Stored data entries
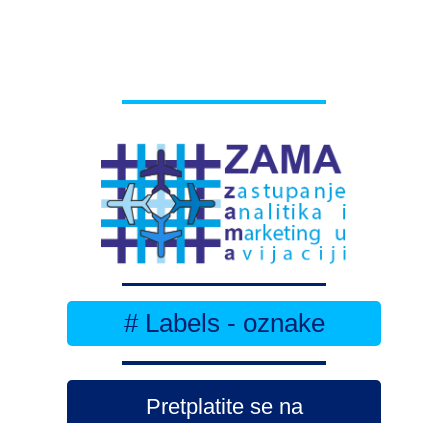
# Labels - oznake
Pretplatite se na
DNEVNI BILTEN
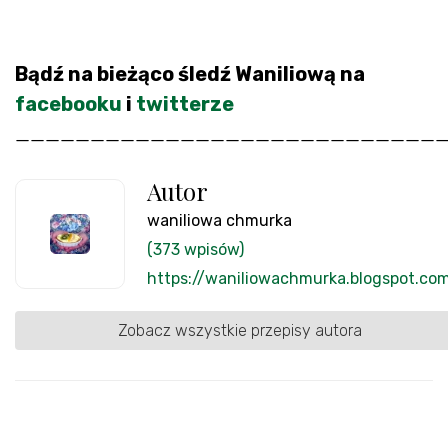
Bądź na bieżąco śledź Waniliową na
facebooku
i
twitterze
____________________________
Autor
waniliowa chmurka
(373 wpisów)
https://waniliowachmurka.blogspot.co
Zobacz wszystkie przepisy autora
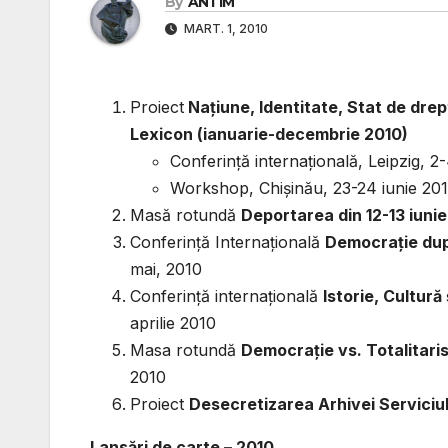
By
ANTIM
MART. 1, 2010
Proiect
Naţiune, Identitate, Stat de drept
Lexicon (ianuarie-decembrie 2010)
Conferinţă internaţională, Leipzig, 
Workshop, Chişinău, 23-24 iunie 20
Masă rotundă
Deportarea din 12-13 iunie
Conferinţă Internaţională
Democraţie după
mai, 2010
Conferinţă internaţională
Istorie, Cultură
aprilie 2010
Masa rotundă
Democraţie vs. Totalitarism
2010
Proiect
Desecretizarea Arhivei Serviciul
Lansări de carte – 2010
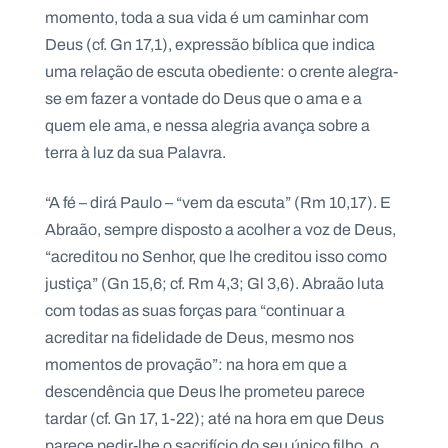
momento, toda a sua vida é um caminhar com
Deus (cf. Gn 17,1), expressão bíblica que indica
uma relação de escuta obediente: o crente alegra-
se em fazer a vontade do Deus que o ama e a
quem ele ama, e nessa alegria avança sobre a
terra à luz da sua Palavra.
“A fé – dirá Paulo – “vem da escuta” (Rm 10,17). E
Abraão, sempre disposto a acolher a voz de Deus,
“acreditou no Senhor, que lhe creditou isso como
justiça” (Gn 15,6; cf. Rm 4,3; Gl 3,6). Abraão luta
com todas as suas forças para “continuar a
acreditar na fidelidade de Deus, mesmo nos
momentos de provação”: na hora em que a
descendência que Deus lhe prometeu parece
tardar (cf. Gn 17, 1-22); até na hora em que Deus
parece pedir-lhe o sacrifício do seu único filho, o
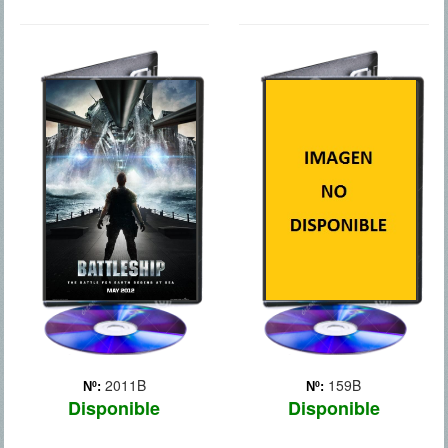
BATTLESHIP
TERMINATOR
SALVACION
2011B
159B
Nº:
Nº:
Disponible
Disponible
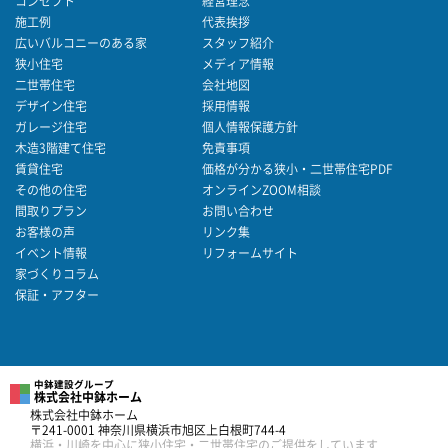
コンセプト
経営理念
施工例
代表挨拶
広いバルコニーのある家
スタッフ紹介
狭小住宅
メディア情報
二世帯住宅
会社地図
デザイン住宅
採用情報
ガレージ住宅
個人情報保護方針
木造3階建て住宅
免責事項
賃貸住宅
価格が分かる狭小・二世帯住宅PDF
その他の住宅
オンラインZOOM相談
間取りプラン
お問い合わせ
お客様の声
リンク集
イベント情報
リフォームサイト
家づくりコラム
保証・アフター
中鉢建設グループ
株式会社中鉢ホーム
株式会社中鉢ホーム
〒241-0001 神奈川県横浜市旭区上白根町744-4
横浜・川崎を中心に狭小住宅・二世帯住宅のご提供をしています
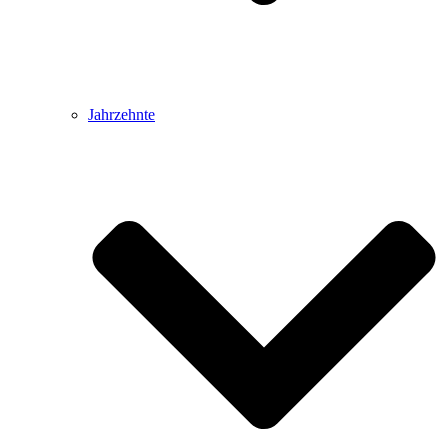
Jahrzehnte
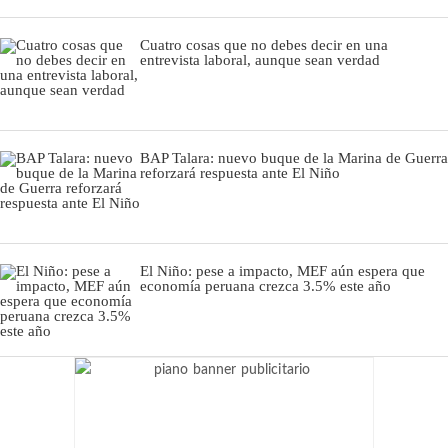
Cuatro cosas que no debes decir en una
entrevista laboral, aunque sean verdad
BAP Talara: nuevo buque de la Marina de Guerra
reforzará respuesta ante El Niño
El Niño: pese a impacto, MEF aún espera que
economía peruana crezca 3.5% este año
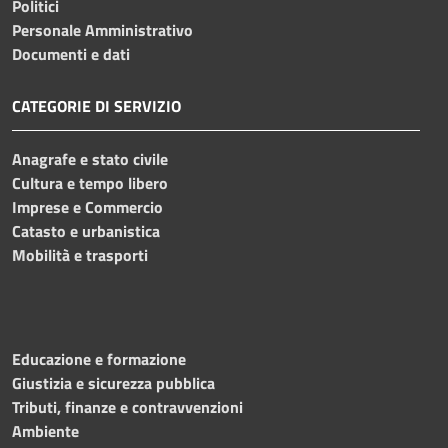
Politici
Personale Amministrativo
Documenti e dati
CATEGORIE DI SERVIZIO
Anagrafe e stato civile
Cultura e tempo libero
Imprese e Commercio
Catasto e urbanistica
Mobilità e trasporti
Educazione e formazione
Giustizia e sicurezza pubblica
Tributi, finanze e contravvenzioni
Ambiente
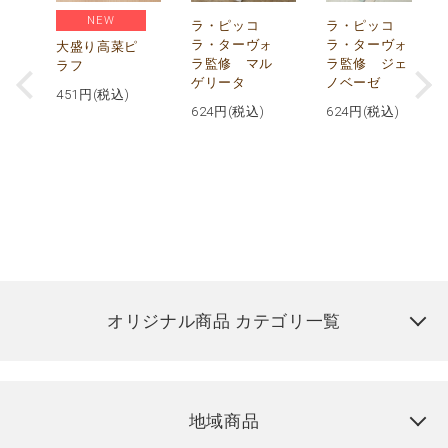
NEW
リ
ラ・ピッコ
ラ・ピッコ
ー
ラ・ターヴォ
ラ・ターヴォ
大盛り高菜ピ
ラ監修 マル
ラ監修 ジェ
ラフ
ゲリータ
ノベーゼ
451
円(税込)
624
円(税込)
624
円(税込)
オリジナル商品 カテゴリ一覧
地域商品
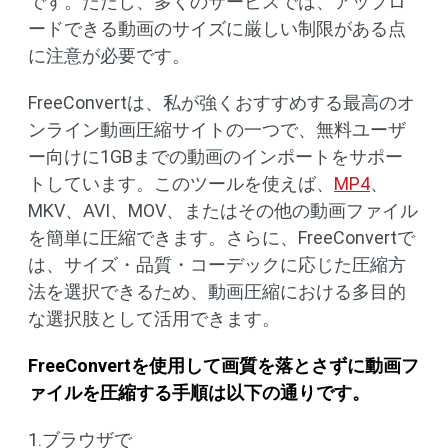
です。ただし、多くのサービスでは、アップロ
ードできる動画のサイズに厳しい制限がある点
に注意が必要です。
FreeConvertは、私が強くおすすめする最高のオ
ンライン動画圧縮サイトの一つで、無料ユーザ
ー向けに1GBまでの動画のインポートをサポー
トしています。このツールを使えば、
MP4
、
MKV、AVI、MOV、またはその他の動画ファイル
を簡単に圧縮できます。さらに、FreeConvertで
は、サイズ・品質・コーデックに応じた圧縮方
法を選択できるため、動画圧縮における多目的
な選択肢として活用できます。
FreeConvertを使用して画質を落とさずに動画フ
ァイルを圧縮する手順は以下の通りです。
1.ブラウザで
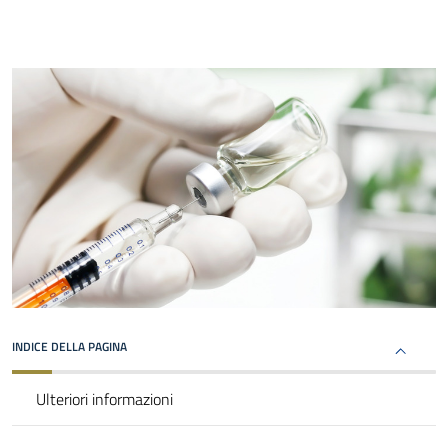
INDICE DELLA PAGINA
Ulteriori informazioni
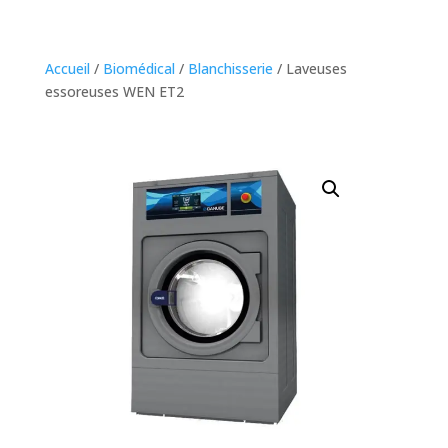
Accueil
/
Biomédical
/
Blanchisserie
/ Laveuses
essoreuses WEN ET2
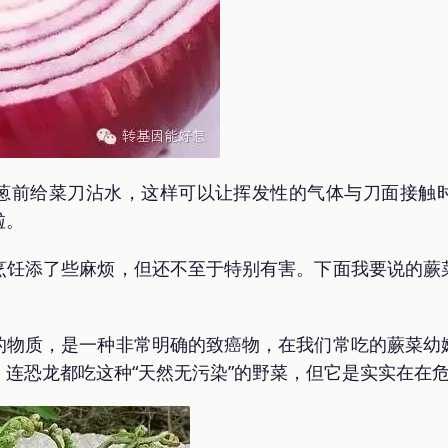
葱前给菜刀沾水，这样可以让挥发性的气体与刀面接触
啦。
烹饪添了些麻烦，但还不至于特别有害。下面我要说的蕨
的物质，是一种非常明确的致癌物，在我们常吃的蕨菜幼
连恐龙都吃这种“天然无污染”的野菜，但它是实实在在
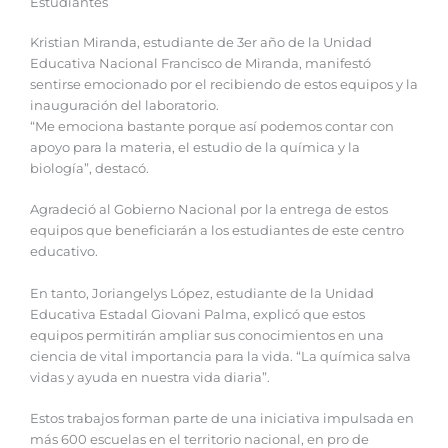
Estudiantes
Kristian Miranda, estudiante de 3er año de la Unidad
Educativa Nacional Francisco de Miranda, manifestó
sentirse emocionado por el recibiendo de estos equipos y la
inauguración del laboratorio.
“Me emociona bastante porque así podemos contar con
apoyo para la materia, el estudio de la química y la
biología”, destacó.
Agradeció al Gobierno Nacional por la entrega de estos
equipos que beneficiarán a los estudiantes de este centro
educativo.
En tanto, Joriangelys López, estudiante de la Unidad
Educativa Estadal Giovani Palma, explicó que estos
equipos permitirán ampliar sus conocimientos en una
ciencia de vital importancia para la vida. “La química salva
vidas y ayuda en nuestra vida diaria”.
Estos trabajos forman parte de una iniciativa impulsada en
más 600 escuelas en el territorio nacional, en pro de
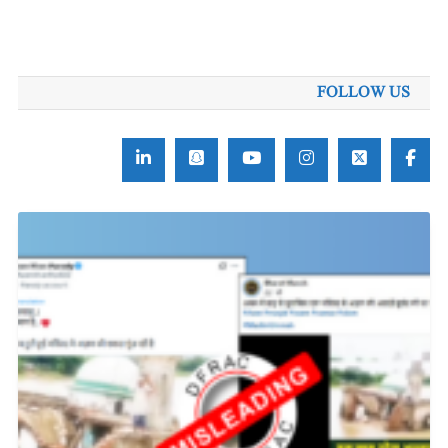
FOLLOW US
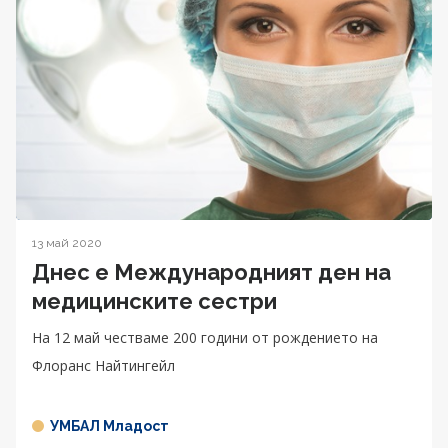
13 май 2020
Днес е Международният ден на
медицинските сестри
На 12 май честваме 200 години от рождението на
Флоранс Найтингейл
УМБАЛ Младост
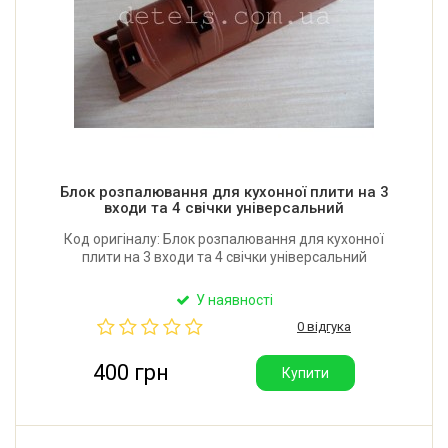
Блок розпалювання для кухонної плити на 3
входи та 4 свічки універсальний
Код оригіналу: Блок розпалювання для кухонної
плити на 3 входи та 4 свічки універсальний
У наявності
0 відгука
400 грн
Купити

#### WHAT TO PRODUCE
Take every record and copy it word for word, dropping the pictures.

#### RESPONSE AREA
# Labels - oznake
Pretplatite se na
DNEVNI BILTEN
Bądź na bieżąco śledź Waniliową na
facebooku
i
twitterze
____________________________
Autor
waniliowa chmurka
(373 wpisów)
https://waniliowachmurka.blogspot.co
Zobacz wszystkie przepisy autora
By
ANTIM
MART. 1, 2010
Proiect
Naţiune, Identitate, Stat de drept
Lexicon (ianuarie-decembrie 2010)
Conferinţă internaţională, Leipzig, 
Workshop, Chişinău, 23-24 iunie 20
Masă rotundă
Deportarea din 12-13 iunie
Conferinţă Internaţională
Democraţie după
mai, 2010
Conferinţă internaţională
Istorie, Cultură
aprilie 2010
Masa rotundă
Democraţie vs. Totalitarism
2010
Proiect
Desecretizarea Arhivei Serviciul
Lansări de carte – 2010
momento, toda a sua vida é um caminhar com
Deus (cf. Gn 17,1), expressão bíblica que indica
uma relação de escuta obediente: o crente alegra-
se em fazer a vontade do Deus que o ama e a
quem ele ama, e nessa alegria avança sobre a
terra à luz da sua Palavra.
“A fé – dirá Paulo – “vem da escuta” (Rm 10,17). E
Abraão, sempre disposto a acolher a voz de Deus,
“acreditou no Senhor, que lhe creditou isso como
justiça” (Gn 15,6; cf. Rm 4,3; Gl 3,6). Abraão luta
com todas as suas forças para “continuar a
acreditar na fidelidade de Deus, mesmo nos
momentos de provação”: na hora em que a
descendência que Deus lhe prometeu parece
tardar (cf. Gn 17, 1-22); até na hora em que Deus
parece pedir-lhe o sacrifício do seu único filho, o
BATTLESHIP
TERMINATOR
SALVACION
2011B
159B
Nº:
Nº:
Disponible
Disponible
コンセプト
経営理念
施工例
代表挨拶
広いバルコニーのある家
スタッフ紹介
狭小住宅
メディア情報
二世帯住宅
会社地図
デザイン住宅
採用情報
ガレージ住宅
個人情報保護方針
木造3階建て住宅
免責事項
賃貸住宅
価格が分かる狭小・二世帯住宅PDF
その他の住宅
オンラインZOOM相談
間取りプラン
お問い合わせ
お客様の声
リンク集
イベント情報
リフォームサイト
家づくりコラム
保証・アフター
中鉢建設グループ
株式会社中鉢ホーム
株式会社中鉢ホーム
〒241-0001 神奈川県横浜市旭区上白根町744-4
横浜・川崎を中心に狭小住宅・二世帯住宅のご提供をしています
Jahrzehnte
Cuatro cosas que no debes decir en una
entrevista laboral, aunque sean verdad
BAP Talara: nuevo buque de la Marina de Guerra
reforzará respuesta ante El Niño
El Niño: pese a impacto, MEF aún espera que
economía peruana crezca 3.5% este año
Politici
Personale Amministrativo
Documenti e dati
CATEGORIE DI SERVIZIO
Anagrafe e stato civile
Cultura e tempo libero
Imprese e Commercio
Catasto e urbanistica
Mobilità e trasporti
Educazione e formazione
Giustizia e sicurezza pubblica
Tributi, finanze e contravvenzioni
Ambiente
NEW
リ
ラ・ピッコ
ラ・ピッコ
ー
ラ・ターヴォ
ラ・ターヴォ
大盛り高菜ピ
ラ監修 マル
ラ監修 ジェ
ラフ
ゲリータ
ノベーゼ
451
円(税込)
624
円(税込)
624
円(税込)
オリジナル商品 カテゴリ一覧
地域商品
です。ただし、多くのサービスでは、アップロ
ードできる動画のサイズに厳しい制限がある点
に注意が必要です。
FreeConvertは、私が強くおすすめする最高のオ
ンライン動画圧縮サイトの一つで、無料ユーザ
ー向けに1GBまでの動画のインポートをサポー
トしています。このツールを使えば、
MP4
、
MKV、AVI、MOV、またはその他の動画ファイル
を簡単に圧縮できます。さらに、FreeConvertで
は、サイズ・品質・コーデックに応じた圧縮方
法を選択できるため、動画圧縮における多目的
な選択肢として活用できます。
FreeConvertを使用して画質を落とさずに動画フ
ァイルを圧縮する手順は以下の通りです。
1.ブラウザで
INDICE DELLA PAGINA
Ulteriori informazioni
Accueil
/
Biomédical
/
Blanchisserie
/ Laveuses
essoreuses WEN ET2
葱前给菜刀沾水，这样可以让挥发性的气体与刀面接触
啦。
烹饪添了些麻烦，但还不至于特别有害。下面我要说的蕨
的物质，是一种非常明确的致癌物，在我们常吃的蕨菜幼
连恐龙都吃这种“天然无污染”的野菜，但它是实实在在
Estudiantes
Kristian Miranda, estudiante de 3er año de la Unidad
Educativa Nacional Francisco de Miranda, manifestó
sentirse emocionado por el recibiendo de estos equipos y la
inauguración del laboratorio.
“Me emociona bastante porque así podemos contar con
apoyo para la materia, el estudio de la química y la
biología”, destacó.
Agradeció al Gobierno Nacional por la entrega de estos
equipos que beneficiarán a los estudiantes de este centro
educativo.
En tanto, Joriangelys López, estudiante de la Unidad
Educativa Estadal Giovani Palma, explicó que estos
equipos permitirán ampliar sus conocimientos en una
ciencia de vital importancia para la vida. “La química salva
vidas y ayuda en nuestra vida diaria”.
Estos trabajos forman parte de una iniciativa impulsada en
más 600 escuelas en el territorio nacional, en pro de
FOLLOW US
13 май 2020
Днес е Международният ден на
медицинските сестри
На 12 май честваме 200 години от рождението на
Флоранс Найтингейл
УМБАЛ Младост
Блок розпалювання для кухонної плити на 3
входи та 4 свічки універсальний
Код оригіналу: Блок розпалювання для кухонної
плити на 3 входи та 4 свічки універсальний
У наявності
0 відгука
400 грн
Купити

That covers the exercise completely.